Given information:
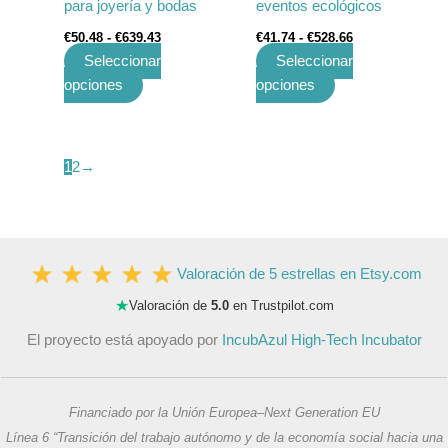
para joyería y bodas
eventos ecológicos
de
de
€
50.48
-
€
639.43
€
41.74
-
€
528.66
producto
producto
Seleccionar
Seleccionar
opciones
opciones
1
2
→
Valoración de 5 estrellas en Etsy.com
★
Valoración de
5.0
en Trustpilot.com
El proyecto está apoyado por
IncubAzul High-Tech Incubator
Financiado por la Unión Europea–Next Generation EU
Línea 6 “Transición del trabajo autónomo y de la economía social hacia una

Exercise prompt: Give back the entries above exactly as they stand. Leave the images out.

Task output:
para joyería y bodas
eventos ecológicos
de
de
€
50.48
-
€
639.43
€
41.74
-
€
528.66
producto
producto
Seleccionar
Seleccionar
opciones
opciones
1
2
→
Valoración de 5 estrellas en Etsy.com
★
Valoración de
5.0
en Trustpilot.com
El proyecto está apoyado por
IncubAzul High-Tech Incubator
Financiado por la Unión Europea–Next Generation EU
Línea 6 “Transición del trabajo autónomo y de la economía social hacia una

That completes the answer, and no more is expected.